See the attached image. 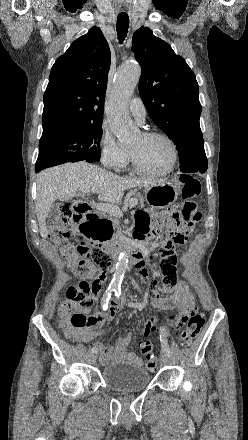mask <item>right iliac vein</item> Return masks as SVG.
Segmentation results:
<instances>
[{
	"label": "right iliac vein",
	"instance_id": "obj_1",
	"mask_svg": "<svg viewBox=\"0 0 248 440\" xmlns=\"http://www.w3.org/2000/svg\"><path fill=\"white\" fill-rule=\"evenodd\" d=\"M89 360H90L91 363H94L96 361V353L90 354Z\"/></svg>",
	"mask_w": 248,
	"mask_h": 440
}]
</instances>
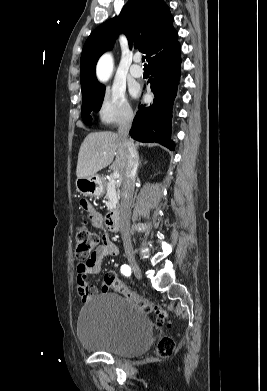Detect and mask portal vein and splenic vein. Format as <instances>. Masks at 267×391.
<instances>
[{
  "label": "portal vein and splenic vein",
  "instance_id": "obj_1",
  "mask_svg": "<svg viewBox=\"0 0 267 391\" xmlns=\"http://www.w3.org/2000/svg\"><path fill=\"white\" fill-rule=\"evenodd\" d=\"M111 177H112L113 179H118V178L120 177V174H119V172L114 171L113 174L111 175Z\"/></svg>",
  "mask_w": 267,
  "mask_h": 391
}]
</instances>
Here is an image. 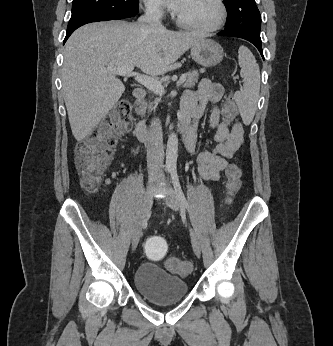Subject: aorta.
<instances>
[{"label":"aorta","mask_w":333,"mask_h":346,"mask_svg":"<svg viewBox=\"0 0 333 346\" xmlns=\"http://www.w3.org/2000/svg\"><path fill=\"white\" fill-rule=\"evenodd\" d=\"M178 157V137L175 133H171L168 137L166 148V166L167 168H175Z\"/></svg>","instance_id":"obj_1"}]
</instances>
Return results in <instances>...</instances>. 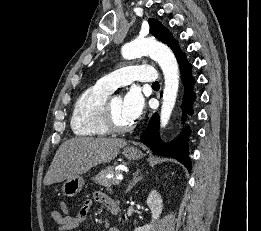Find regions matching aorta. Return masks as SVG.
Listing matches in <instances>:
<instances>
[{"label": "aorta", "instance_id": "aorta-1", "mask_svg": "<svg viewBox=\"0 0 261 231\" xmlns=\"http://www.w3.org/2000/svg\"><path fill=\"white\" fill-rule=\"evenodd\" d=\"M149 55L161 67L164 75V92L160 113V125L164 128L175 106L178 87L179 69L173 52L164 44L148 40H133L122 48V56L125 59H134L139 56Z\"/></svg>", "mask_w": 261, "mask_h": 231}]
</instances>
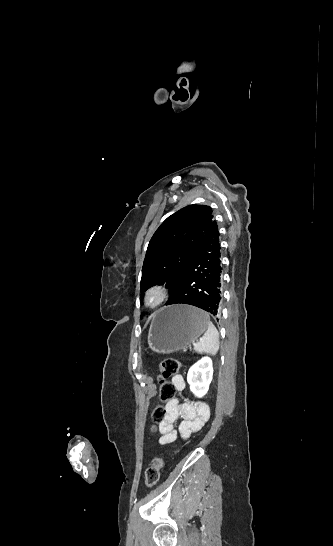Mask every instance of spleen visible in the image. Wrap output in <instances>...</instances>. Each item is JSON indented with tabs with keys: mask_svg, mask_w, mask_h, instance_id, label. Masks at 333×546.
<instances>
[{
	"mask_svg": "<svg viewBox=\"0 0 333 546\" xmlns=\"http://www.w3.org/2000/svg\"><path fill=\"white\" fill-rule=\"evenodd\" d=\"M208 319V328L204 336L200 341L194 344V350L199 353L216 354L219 350V333L213 323L210 321L209 315L206 313Z\"/></svg>",
	"mask_w": 333,
	"mask_h": 546,
	"instance_id": "spleen-1",
	"label": "spleen"
}]
</instances>
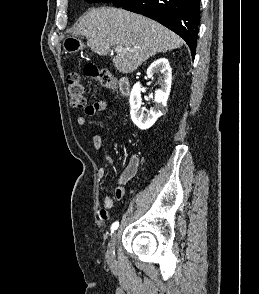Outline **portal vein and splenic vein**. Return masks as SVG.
<instances>
[{
  "label": "portal vein and splenic vein",
  "mask_w": 259,
  "mask_h": 294,
  "mask_svg": "<svg viewBox=\"0 0 259 294\" xmlns=\"http://www.w3.org/2000/svg\"><path fill=\"white\" fill-rule=\"evenodd\" d=\"M124 49H123V47L122 46H117V47H115V52H122Z\"/></svg>",
  "instance_id": "1"
}]
</instances>
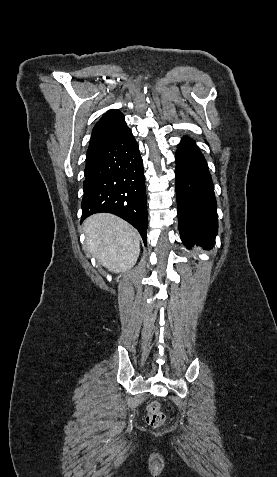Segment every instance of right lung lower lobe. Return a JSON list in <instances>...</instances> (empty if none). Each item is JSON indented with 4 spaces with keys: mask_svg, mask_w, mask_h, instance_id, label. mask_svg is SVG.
Masks as SVG:
<instances>
[{
    "mask_svg": "<svg viewBox=\"0 0 277 477\" xmlns=\"http://www.w3.org/2000/svg\"><path fill=\"white\" fill-rule=\"evenodd\" d=\"M81 203L83 221L100 212L132 224L146 245L148 227L143 161L129 128L110 143L87 152Z\"/></svg>",
    "mask_w": 277,
    "mask_h": 477,
    "instance_id": "right-lung-lower-lobe-1",
    "label": "right lung lower lobe"
}]
</instances>
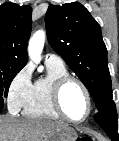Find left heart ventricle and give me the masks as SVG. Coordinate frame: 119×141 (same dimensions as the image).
<instances>
[{
    "label": "left heart ventricle",
    "mask_w": 119,
    "mask_h": 141,
    "mask_svg": "<svg viewBox=\"0 0 119 141\" xmlns=\"http://www.w3.org/2000/svg\"><path fill=\"white\" fill-rule=\"evenodd\" d=\"M61 102L64 112L72 119H82L86 114L87 100L76 83H70L64 88Z\"/></svg>",
    "instance_id": "left-heart-ventricle-1"
}]
</instances>
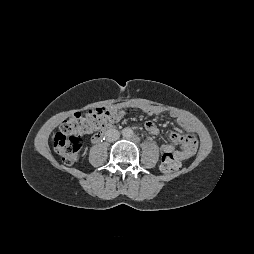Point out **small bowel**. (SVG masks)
<instances>
[{
	"label": "small bowel",
	"mask_w": 254,
	"mask_h": 254,
	"mask_svg": "<svg viewBox=\"0 0 254 254\" xmlns=\"http://www.w3.org/2000/svg\"><path fill=\"white\" fill-rule=\"evenodd\" d=\"M117 109H121L120 106H115ZM142 110L149 114L157 113V109L148 107V106H141ZM120 119V116L117 117L115 123ZM178 124L180 127L185 129L188 133L185 135H181L178 133H171L170 138L172 143H162L160 148L164 155L170 154L176 160L182 161L192 157L196 150H197V137L194 133V129L190 121L186 118L180 117L178 118ZM146 130L152 134L157 135L159 130L157 125L152 121L145 122ZM177 144H181V150H176Z\"/></svg>",
	"instance_id": "obj_1"
}]
</instances>
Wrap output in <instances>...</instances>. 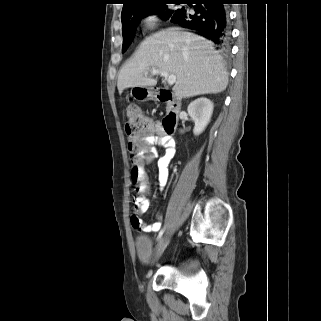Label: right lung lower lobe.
<instances>
[{"mask_svg":"<svg viewBox=\"0 0 321 321\" xmlns=\"http://www.w3.org/2000/svg\"><path fill=\"white\" fill-rule=\"evenodd\" d=\"M194 13L187 7H182L173 13L169 19L171 23L184 28L196 30L198 34L213 41L220 47L228 43V18L224 4L228 0H188L187 5L192 6Z\"/></svg>","mask_w":321,"mask_h":321,"instance_id":"98d812e1","label":"right lung lower lobe"}]
</instances>
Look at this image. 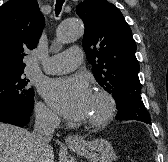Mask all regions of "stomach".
Here are the masks:
<instances>
[{"label": "stomach", "mask_w": 168, "mask_h": 162, "mask_svg": "<svg viewBox=\"0 0 168 162\" xmlns=\"http://www.w3.org/2000/svg\"><path fill=\"white\" fill-rule=\"evenodd\" d=\"M77 154L86 157L91 162H113L115 152L112 145L105 139L86 141L82 146H69Z\"/></svg>", "instance_id": "1"}]
</instances>
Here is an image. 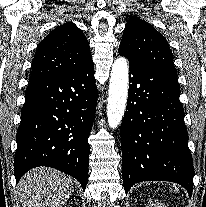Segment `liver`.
<instances>
[{"label":"liver","mask_w":206,"mask_h":207,"mask_svg":"<svg viewBox=\"0 0 206 207\" xmlns=\"http://www.w3.org/2000/svg\"><path fill=\"white\" fill-rule=\"evenodd\" d=\"M73 180L50 168H35L18 183L23 207H62L73 193Z\"/></svg>","instance_id":"obj_1"}]
</instances>
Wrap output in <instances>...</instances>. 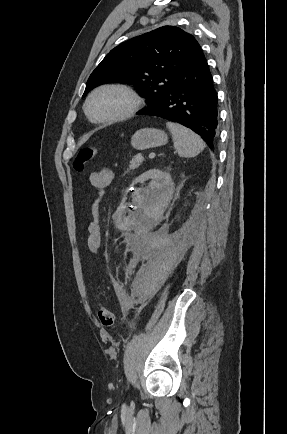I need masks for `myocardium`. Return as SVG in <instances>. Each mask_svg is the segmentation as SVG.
I'll use <instances>...</instances> for the list:
<instances>
[{
  "instance_id": "1",
  "label": "myocardium",
  "mask_w": 287,
  "mask_h": 434,
  "mask_svg": "<svg viewBox=\"0 0 287 434\" xmlns=\"http://www.w3.org/2000/svg\"><path fill=\"white\" fill-rule=\"evenodd\" d=\"M107 90H117L122 92L128 97L129 104L126 109L118 115L105 118H95L90 113V103L96 95ZM141 105L142 98L132 87L121 83H105L97 86L89 93L85 100L84 111L88 119L95 124H112L131 118L139 111Z\"/></svg>"
}]
</instances>
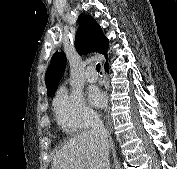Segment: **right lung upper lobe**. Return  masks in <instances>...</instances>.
I'll use <instances>...</instances> for the list:
<instances>
[{"label": "right lung upper lobe", "mask_w": 177, "mask_h": 169, "mask_svg": "<svg viewBox=\"0 0 177 169\" xmlns=\"http://www.w3.org/2000/svg\"><path fill=\"white\" fill-rule=\"evenodd\" d=\"M79 19L81 23L75 36L77 52L80 55L87 54L88 52H98L104 54L107 59L108 39L104 35L100 25L89 15L81 14ZM65 66V54L56 52L45 74L47 93L53 94L55 92L56 86L64 73Z\"/></svg>", "instance_id": "obj_1"}]
</instances>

──────────

Task item: Starting with the line that contains "Segment: **right lung", print every line through the end of the data exactly as written; omit all pictures and add nothing else.

Reply:
Segment: **right lung upper lobe**. Return  masks in <instances>...</instances>.
I'll use <instances>...</instances> for the list:
<instances>
[{"label": "right lung upper lobe", "mask_w": 177, "mask_h": 169, "mask_svg": "<svg viewBox=\"0 0 177 169\" xmlns=\"http://www.w3.org/2000/svg\"><path fill=\"white\" fill-rule=\"evenodd\" d=\"M79 19L81 23L75 36L77 52L80 55L87 54L88 52H98L104 54L107 59L108 39L104 35L100 25L89 15L81 14ZM65 66V54L56 52L45 74L47 93L53 94L55 92L56 86L64 73Z\"/></svg>", "instance_id": "obj_1"}]
</instances>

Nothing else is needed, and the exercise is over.